Religion
- Affiliation: Sunni Islam

Location
- Location: 193 Daehak-Ro Yuseong-gu, Daejeon, South Korea
- Country: South Korea
- Interactive map of Islamic Center of Daejeon 대전 이슬라믹 센터

Architecture
- Type: Mosque
- Completed: 2006; 20 years ago

= Islamic Center of Daejeon =

Islamic center in Yuseong-gu, Daejeon, South Korea

Islamic Center of Daejeon (ICD; ) was established in December 2006 and located in Yuseong-gu, Daejeon, South Korea. It lies in the midst of a triangle containing Korea Advanced Institute of Science and Technology (KAIST), Information and Communication University and Chungnam National University.

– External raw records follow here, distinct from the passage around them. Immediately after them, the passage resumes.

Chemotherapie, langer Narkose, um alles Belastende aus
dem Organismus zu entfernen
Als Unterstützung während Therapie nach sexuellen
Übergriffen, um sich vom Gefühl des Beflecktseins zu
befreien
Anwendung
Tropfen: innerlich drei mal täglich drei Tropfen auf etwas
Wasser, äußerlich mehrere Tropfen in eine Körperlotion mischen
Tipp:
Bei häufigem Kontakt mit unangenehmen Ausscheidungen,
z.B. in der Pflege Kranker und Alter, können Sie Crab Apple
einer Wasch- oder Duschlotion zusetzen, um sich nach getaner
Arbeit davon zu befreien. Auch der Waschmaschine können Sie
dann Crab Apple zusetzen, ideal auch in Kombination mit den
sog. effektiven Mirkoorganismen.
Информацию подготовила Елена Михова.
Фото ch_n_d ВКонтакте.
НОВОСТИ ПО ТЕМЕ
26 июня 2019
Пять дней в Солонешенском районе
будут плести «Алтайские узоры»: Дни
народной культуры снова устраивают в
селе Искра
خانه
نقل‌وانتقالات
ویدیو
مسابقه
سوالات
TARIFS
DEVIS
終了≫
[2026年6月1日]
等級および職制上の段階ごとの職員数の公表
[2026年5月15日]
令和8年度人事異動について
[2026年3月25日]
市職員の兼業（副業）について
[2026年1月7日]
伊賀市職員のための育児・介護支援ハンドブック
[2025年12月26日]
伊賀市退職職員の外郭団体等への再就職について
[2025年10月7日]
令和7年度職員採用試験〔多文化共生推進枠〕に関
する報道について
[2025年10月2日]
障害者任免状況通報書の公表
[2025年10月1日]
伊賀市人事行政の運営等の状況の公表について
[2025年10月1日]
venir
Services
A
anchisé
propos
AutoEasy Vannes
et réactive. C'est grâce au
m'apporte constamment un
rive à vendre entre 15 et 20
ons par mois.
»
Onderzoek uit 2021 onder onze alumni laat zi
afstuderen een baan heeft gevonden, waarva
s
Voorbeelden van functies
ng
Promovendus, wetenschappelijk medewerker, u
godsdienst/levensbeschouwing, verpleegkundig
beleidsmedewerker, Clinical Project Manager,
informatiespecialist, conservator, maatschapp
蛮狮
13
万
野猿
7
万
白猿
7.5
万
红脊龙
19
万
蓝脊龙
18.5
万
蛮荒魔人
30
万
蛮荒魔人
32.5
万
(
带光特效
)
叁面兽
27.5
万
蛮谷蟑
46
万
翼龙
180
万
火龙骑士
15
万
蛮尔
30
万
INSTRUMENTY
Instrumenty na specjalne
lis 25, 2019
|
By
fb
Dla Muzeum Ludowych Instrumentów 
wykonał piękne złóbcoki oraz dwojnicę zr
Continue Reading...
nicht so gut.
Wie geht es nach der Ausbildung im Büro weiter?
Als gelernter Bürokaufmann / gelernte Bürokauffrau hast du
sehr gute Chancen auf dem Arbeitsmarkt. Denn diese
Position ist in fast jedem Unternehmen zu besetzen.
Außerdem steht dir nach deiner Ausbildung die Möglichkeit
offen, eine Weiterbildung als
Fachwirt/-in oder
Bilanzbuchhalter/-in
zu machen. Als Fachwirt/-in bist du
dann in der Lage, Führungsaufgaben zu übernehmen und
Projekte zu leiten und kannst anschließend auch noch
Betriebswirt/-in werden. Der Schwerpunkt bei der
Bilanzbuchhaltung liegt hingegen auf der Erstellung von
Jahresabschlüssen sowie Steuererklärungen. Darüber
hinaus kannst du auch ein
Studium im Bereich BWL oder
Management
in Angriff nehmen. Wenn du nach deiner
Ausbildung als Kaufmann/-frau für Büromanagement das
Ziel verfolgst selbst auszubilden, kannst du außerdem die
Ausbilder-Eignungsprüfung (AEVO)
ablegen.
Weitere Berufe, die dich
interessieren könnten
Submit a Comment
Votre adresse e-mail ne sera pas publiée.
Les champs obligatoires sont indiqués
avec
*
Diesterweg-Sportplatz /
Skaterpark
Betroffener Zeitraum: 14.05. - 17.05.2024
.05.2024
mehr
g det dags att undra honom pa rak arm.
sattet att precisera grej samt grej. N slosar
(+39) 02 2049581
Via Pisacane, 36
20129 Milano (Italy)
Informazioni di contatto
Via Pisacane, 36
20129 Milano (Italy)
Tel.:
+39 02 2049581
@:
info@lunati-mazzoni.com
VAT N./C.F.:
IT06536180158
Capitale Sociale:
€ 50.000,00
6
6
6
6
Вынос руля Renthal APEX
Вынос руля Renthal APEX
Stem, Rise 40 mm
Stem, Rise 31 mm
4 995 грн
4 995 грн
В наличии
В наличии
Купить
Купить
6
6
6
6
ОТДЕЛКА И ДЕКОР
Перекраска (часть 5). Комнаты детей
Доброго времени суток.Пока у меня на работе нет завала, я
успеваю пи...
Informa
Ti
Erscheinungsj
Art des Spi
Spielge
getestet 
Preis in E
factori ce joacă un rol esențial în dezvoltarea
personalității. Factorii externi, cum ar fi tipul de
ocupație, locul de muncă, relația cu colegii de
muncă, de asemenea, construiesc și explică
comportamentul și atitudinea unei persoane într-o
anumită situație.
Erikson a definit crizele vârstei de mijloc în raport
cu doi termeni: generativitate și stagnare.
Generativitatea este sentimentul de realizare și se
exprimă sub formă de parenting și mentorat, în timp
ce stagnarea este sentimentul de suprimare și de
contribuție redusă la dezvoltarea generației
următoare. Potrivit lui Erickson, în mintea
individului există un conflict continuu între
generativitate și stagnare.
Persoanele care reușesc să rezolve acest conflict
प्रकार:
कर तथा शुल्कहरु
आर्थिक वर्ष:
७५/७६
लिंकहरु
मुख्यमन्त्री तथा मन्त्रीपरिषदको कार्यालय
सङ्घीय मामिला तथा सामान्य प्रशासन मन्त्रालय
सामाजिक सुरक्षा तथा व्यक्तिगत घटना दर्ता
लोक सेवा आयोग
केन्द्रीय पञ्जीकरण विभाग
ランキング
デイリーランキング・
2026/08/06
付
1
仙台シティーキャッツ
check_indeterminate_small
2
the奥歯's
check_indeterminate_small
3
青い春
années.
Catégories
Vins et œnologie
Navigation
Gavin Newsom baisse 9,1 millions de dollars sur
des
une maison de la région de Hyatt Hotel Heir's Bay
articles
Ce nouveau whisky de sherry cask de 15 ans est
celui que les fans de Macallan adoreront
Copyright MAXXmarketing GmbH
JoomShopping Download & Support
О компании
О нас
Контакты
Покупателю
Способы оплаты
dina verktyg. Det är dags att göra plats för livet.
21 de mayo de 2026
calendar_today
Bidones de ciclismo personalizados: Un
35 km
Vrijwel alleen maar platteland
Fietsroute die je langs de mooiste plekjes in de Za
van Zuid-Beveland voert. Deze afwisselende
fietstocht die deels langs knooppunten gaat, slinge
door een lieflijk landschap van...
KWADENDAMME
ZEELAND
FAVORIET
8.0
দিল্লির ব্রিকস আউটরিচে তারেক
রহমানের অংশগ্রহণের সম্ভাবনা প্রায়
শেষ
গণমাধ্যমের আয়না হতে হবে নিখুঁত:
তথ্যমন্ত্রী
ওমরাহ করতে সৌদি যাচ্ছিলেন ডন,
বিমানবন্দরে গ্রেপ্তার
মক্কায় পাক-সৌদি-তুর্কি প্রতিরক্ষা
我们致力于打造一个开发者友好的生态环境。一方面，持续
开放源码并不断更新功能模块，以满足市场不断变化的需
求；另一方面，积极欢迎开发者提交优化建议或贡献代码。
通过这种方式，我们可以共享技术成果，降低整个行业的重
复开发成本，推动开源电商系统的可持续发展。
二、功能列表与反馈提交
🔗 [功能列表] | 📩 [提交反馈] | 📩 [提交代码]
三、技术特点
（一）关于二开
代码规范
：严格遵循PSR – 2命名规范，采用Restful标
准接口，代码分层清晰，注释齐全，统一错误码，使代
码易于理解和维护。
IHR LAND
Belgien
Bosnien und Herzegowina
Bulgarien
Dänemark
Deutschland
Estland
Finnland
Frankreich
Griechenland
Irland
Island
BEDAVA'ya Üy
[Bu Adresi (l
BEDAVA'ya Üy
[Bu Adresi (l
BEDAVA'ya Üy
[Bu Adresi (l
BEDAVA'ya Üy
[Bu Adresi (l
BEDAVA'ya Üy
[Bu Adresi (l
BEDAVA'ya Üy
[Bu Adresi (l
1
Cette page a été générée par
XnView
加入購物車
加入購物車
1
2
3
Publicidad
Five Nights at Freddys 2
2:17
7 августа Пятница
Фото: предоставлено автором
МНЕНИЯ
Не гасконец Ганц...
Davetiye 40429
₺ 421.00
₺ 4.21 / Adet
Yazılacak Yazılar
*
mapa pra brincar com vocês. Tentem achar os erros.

The closest Daejeon metro station is Wolpyeong (KAIST).

==Background==
- Dec. 2006, with the help of Korean Muslim Federation (KMF) and donations of the Muslims in the city, the ICD was established inside a rented floor in Kung-Dong, Yuseong-gu.
- 29 Dec. 2006, The first Eid prayer of Eid-ul-fitr was offered.
- Jan. 2007, First Adhoc Volunteer Council was formed, and Presidential Elections were held.
- Jan. 2007, The Constitution of ICD was promulgated.
- Jan. 2007, Saturday Islamic Study Circle was established.
- Jun. 2007, Official inauguration by KMF and ambassadors of Muslim countries.
- Jan. 2008, Availability of Halal meat in ICD.
- Jun. 2008, Availability of all types of Halal food in ICD.
- Jul. 2009, 1st Constitutional Amendment was promulgated.
- Aug. 2009, Second Adhoc Volunteer Council was formed, and Presidential Elections were held.
- 27 Sep. 2009, The Branch of ICD was established inside a rented floor in downtown of Daejeon by Indonesian Muslim Community (IMNIDA)
- Dec. 2009, 2nd, 3rd & 4th Constitutional Amendments were promulgated.
- Aug. 2010, Islamic School for Muslim Children was established.
- Dec. 2010, Third Adhoc Volunteer Council was formed, and Presidential Elections were held.
- Dec. 2010, 5th, 6th & 7th Amendments to ICD Constitution were promulgated.
- May. 2011, With the help of Al-Huda Islamic Society (Registered), the contract for Permanent Masjid building was signed.
- Oct. 2011, The full payment was made for the Islamic Center Building.
- Dec. 2011, The Phase 1 renovations including full renovation of basement, and temporary renovation of second and third floor was done.
- Dec. 2011, On the completion of phase 1 renovations, on 12 December, the Islamic Center moved to the permanent building

==Activities==
The management of ICD is divided into sub-committees. Some tasks carried out by these are:

- President (Ameer of the Islamic Center)
- Secretary General (Managerial Superintendent of the Islamic Center)
- Event Services and Management Team (Responsible for organizing and manage all the events held at Islamic Center)
- Finance Committee (Running the rented mosque, Gathering donations for permanent mosque etc.)
- Dawa Committee (Daily Prayers, Juma Prayers, Ramadan Tarawih Prayers, Etikaf (إعتكاف), Weekend Dars, Library, Monthly Night, Yearly Convention, Welcome/Farewell Parties, Ramadan Iftars, Arabic Lessons, Weekend Football)
- Service Committee (Management and Maintenance of the Masjid & Entertainment at Events)
- Halal Food Service (Provision of Halal Food to the Muslim Community in Daejeon)

==Current==
The ICD procured a venue for a permanent mosque in Daejeon. The Islamic Center of Daejeon (ICD/ Daejeon Mosque), is a relatively large Mosque of several floors, occupying a converted residential building. There is a full-time imam, Dr. Ehsanullah Mirza, with the five daily prayers being prayed in congregation, and other social needs being met, such as marriages being conducted, the provision of counselling, Islamic education, and assistance to understand Islam. The second floor also has a room dedicated for women.